Se presentó, pues, al momento ante el teniente de lo criminal. Se hizo venir al oficial que mandaba el puesto de la Croix-Rouge, y los informes sucesivos mostraron que Athos se hallaba alojado momentáneamente en Fort-l’Évêque.

Athos había pasado por todas las pruebas que hemos visto sufrir a Bonacieux.

Hemos asistido a la escena de careo entre los dos cautivos. Athos, que nada había dicho hasta entonces por miedo a que D’Artagnan, inquieto a su vez no hubiera tenido el tiempo que necesitaba, Athos declaró a partir de ese momento que se llamaba Athos y no D’Artagnan.

Añadió que no conocía ni al señor ni a la señora Bonacieux, que jamás había hablado con el uno ni con la otra; que hacia las diez de la noche había ido a hacer una visita al señor D’Artagnan, su amigo, pero que hasta esa hora había estado en casa del señor de Tréville donde había cenado: veinte testigos —añadió— podían atestiguar el hecho y nombró a varios gentileshombres distinguidos, entre otros al señor duque de La Trémouille.

El segundo comisario quedó tan aturdido como el primero por la declaración simple y firme de aquel mosquetero, sobre el cual de buena gana habrían querido tomar la revancha que las gentes de toga tanto gustan de obtener sobre las gentes de espada; pero el nombre del señor de Tréville y el del señor duque de La Trémouille merecían reflexión.

También Athos fue enviado al cardenal, pero desgraciadamente el cardenal estaba en el Louvre con el rey.

Era precisamente el momento en que el señor de Tréville, al salir de casa del teniente de lo criminal y de la del gobernador del Fort-l’Evêque, sin haber podido encontrar a Athos, llegó al palacio de Su Majestad.

Como capitán de los mosqueteros, el señor de Tréville tenía a toda hora acceso al rey.

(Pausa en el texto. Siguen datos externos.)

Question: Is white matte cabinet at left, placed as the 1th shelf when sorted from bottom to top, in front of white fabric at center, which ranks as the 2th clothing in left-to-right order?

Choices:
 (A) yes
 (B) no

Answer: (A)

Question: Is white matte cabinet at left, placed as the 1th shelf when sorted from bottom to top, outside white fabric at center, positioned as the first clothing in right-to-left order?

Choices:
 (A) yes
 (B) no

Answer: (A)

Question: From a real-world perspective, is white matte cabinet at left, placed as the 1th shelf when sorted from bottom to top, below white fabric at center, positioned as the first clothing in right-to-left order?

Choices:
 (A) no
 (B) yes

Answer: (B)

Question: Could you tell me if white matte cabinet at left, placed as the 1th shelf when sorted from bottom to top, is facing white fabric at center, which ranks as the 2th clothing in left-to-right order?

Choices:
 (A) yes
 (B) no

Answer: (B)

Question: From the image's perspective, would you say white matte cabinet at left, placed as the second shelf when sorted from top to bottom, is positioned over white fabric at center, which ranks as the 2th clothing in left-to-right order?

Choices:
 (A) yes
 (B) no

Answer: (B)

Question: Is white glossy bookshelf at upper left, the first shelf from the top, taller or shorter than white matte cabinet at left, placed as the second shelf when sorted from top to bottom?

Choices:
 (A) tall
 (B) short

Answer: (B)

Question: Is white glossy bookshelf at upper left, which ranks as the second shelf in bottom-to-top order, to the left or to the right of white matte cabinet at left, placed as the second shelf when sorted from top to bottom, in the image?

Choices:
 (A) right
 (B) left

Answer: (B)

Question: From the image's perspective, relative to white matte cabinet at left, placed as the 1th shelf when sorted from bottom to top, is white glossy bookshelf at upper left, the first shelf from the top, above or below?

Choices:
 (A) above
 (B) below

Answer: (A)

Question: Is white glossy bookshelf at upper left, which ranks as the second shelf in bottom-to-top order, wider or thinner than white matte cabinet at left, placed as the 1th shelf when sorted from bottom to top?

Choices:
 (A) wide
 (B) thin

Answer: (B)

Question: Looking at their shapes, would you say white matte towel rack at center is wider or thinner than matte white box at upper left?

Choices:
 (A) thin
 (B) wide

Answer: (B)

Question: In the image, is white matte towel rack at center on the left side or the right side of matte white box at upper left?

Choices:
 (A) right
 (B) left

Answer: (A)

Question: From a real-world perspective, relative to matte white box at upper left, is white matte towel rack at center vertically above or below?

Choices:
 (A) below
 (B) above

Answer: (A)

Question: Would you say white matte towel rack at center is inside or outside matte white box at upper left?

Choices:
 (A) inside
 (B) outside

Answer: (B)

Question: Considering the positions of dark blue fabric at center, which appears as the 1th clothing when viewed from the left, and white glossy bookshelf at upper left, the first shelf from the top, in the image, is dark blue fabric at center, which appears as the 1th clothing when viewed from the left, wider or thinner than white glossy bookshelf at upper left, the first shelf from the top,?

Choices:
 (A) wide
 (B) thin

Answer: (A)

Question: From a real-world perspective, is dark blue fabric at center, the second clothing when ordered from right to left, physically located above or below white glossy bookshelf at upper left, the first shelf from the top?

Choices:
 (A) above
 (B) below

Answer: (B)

Ya se sabe cuáles eran las prevenciones del rey contra la reina, prevenciones hábilmente mantenidas por el cardenal que, en cuestión de intrigas, desconfiaba infinitamente más de las mujeres que de los hombres. Una de las grandes causas de esa prevención era sobre todo la amistad de Ana de Austria con la señora de Chevreuse. Estas dos mujeres le inquietaban más que las guerras con España, las complicaciones con Inglaterra y la penuria de las finanzas. A sus ojos y en su pensamiento, la señora de Chevreuse servía a la reina no sólo en sus intrigas políticas, sino, cosa que le atormentaba más aún, en sus intrigas amorosas.

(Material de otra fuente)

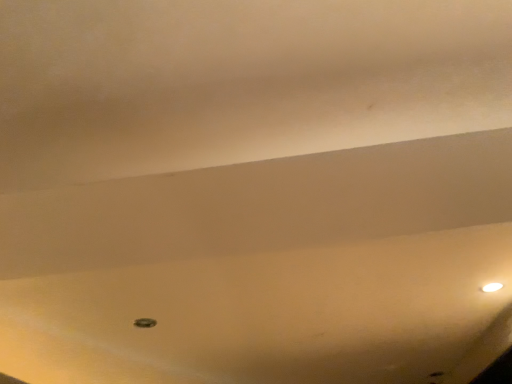 Describe the element at coordinates (492, 287) in the screenshot. This screenshot has width=512, height=384. I see `white glossy lamp at upper right` at that location.

The height and width of the screenshot is (384, 512). I want to click on white glossy lamp at upper right, so [492, 287].

You are a GUI agent. You are given a task and a screenshot of the screen. Output one action in this format:
    pyautogui.click(x=<x>, y=<y>)
    Task: Click on the white glossy lamp at upper right
    The image size is (512, 384).
    Given the screenshot: What is the action you would take?
    pyautogui.click(x=492, y=287) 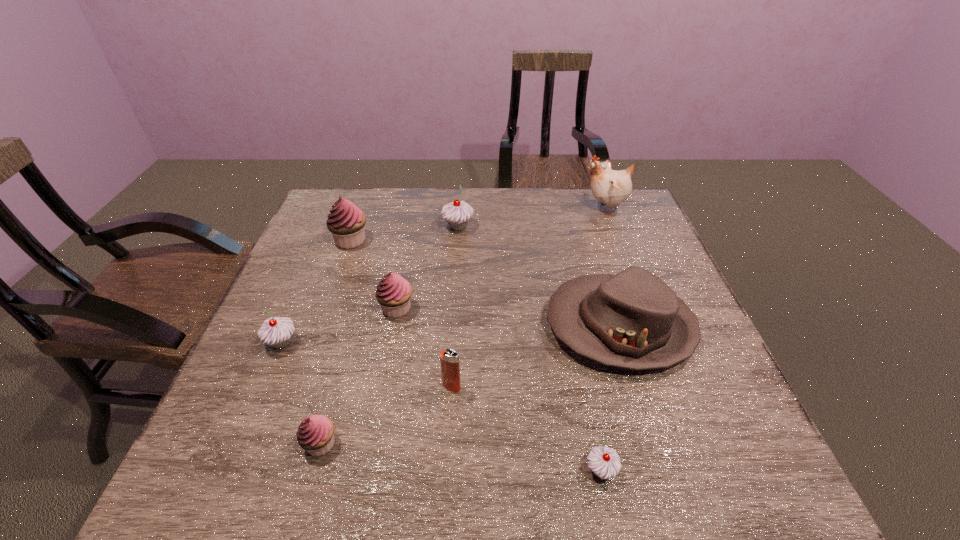 Locate an element on the screen. the third closest pink cupcake relative to the third nearest cupcake is located at coordinates (346, 222).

A la primera frase que le había dicho el señor cardenal, que la señora de Chevreuse, exiliada en Tours y a la que se creía en esa ciudad, había venido a París y que durante los cinco días que había permanecido en ella había despistado a la policía, el rey se había encolerizado con furia. Caprichoso e infiel, el rey quería ser llamado Luis el Justo y Luis el Casto. La posteridad comprenderá difícilmente este carácter que la historia sólo explica por hechos y nunca por razonamientos.